Orchid Classics. $16.99.
Composers have always varied widely in the scope of their musical thinking
and in their beliefs about the best instrument or set of instruments through
which to convey their musical thoughts. The especially fortunate ones had ready
access to larger or smaller ensembles, or highly talented individual
performers, as they wished – these were typically the court composers of the
Classical era and earlier. Nowadays the closest a composer can come to “court”
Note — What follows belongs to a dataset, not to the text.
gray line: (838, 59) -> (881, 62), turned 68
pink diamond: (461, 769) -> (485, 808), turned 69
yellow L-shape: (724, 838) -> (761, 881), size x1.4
is to be designated composer-in-residence for a symphony orchestra – and that
is what has given Carlos Simon (born 1986) the enviable opportunity to create
large-scale symphonic works for the National Symphony Orchestra. Recordings of
live performances of four of his works, conducted by Gianandrea Noseda, are now
available on the NSO’s in-house label. The first piece on the disc dates to
before Simon became composer-in-residence in 2021: he created The Block in 2018. It is one of those
works whose genesis the audience needs to know in order to appreciate it fully:
Simon was inspired by Romare Bearden’s cut-paper art about the Harlem area of
New York City. Those unfamiliar with the art or the milieu it depicts will at
least hear some interesting contrasts between the full orchestra and a small
number of instruments, notably piano and drum kit. More interesting is Tales—A Folklore Symphony (2021), which
effectively melds multiple styles while paying tribute (likely consciously) to
Simon’s personal background as the son of a preacher. Certainly spirituals and
works with spiritual qualities pervade the music, to especially good effect in
the third and longest movement, Go Down
Moses (Let My People Go). Here the underlying music is pushed, pulled,
expanded and arranged in multiple ways, and the resonance of the Biblical tale
of the oppression of the Jews with the more-contemporary concerns of
African-Americans is made clear without becoming overbearing. And then the
fourth movement, based on the folk song about John Henry the steel-drivin’ man,
provides an effective conclusion that raises some intriguing questions in an
age of artificial intelligence: John Henry defeats mechanization but dies in
the attempt, and the song celebrates his life – but that life is over. Simon’s
use of brass and percussion to hammer home (almost literally) the elements of
the song is particularly well-thought-through. Tales is the most-effective work on the SACD, whose first-rate
sound helps bring out the details of a particularly well-scored piece that
Noseda and the orchestra handle with as much attentiveness and respect as they
give to the rest of Simon’s music. After Tales,
the two remaining pieces on the disc, both from 2023, are somewhat lesser
offerings – not disappointments, certainly, but lacking the scope, scale and
emotional intensity of Tales. Simon
truly wants them to make emotional
connections, notably using a mezzo-soprano for Songs of Separation, which is interestingly based on 13th-century
Persian poetry and which gives J’Nai Bridges plenty of opportunities to emote –
but which seems to be trying a bit too hard to assert its foundational attempt
to connect audiences of today with ancient but still-relevant feelings of loss.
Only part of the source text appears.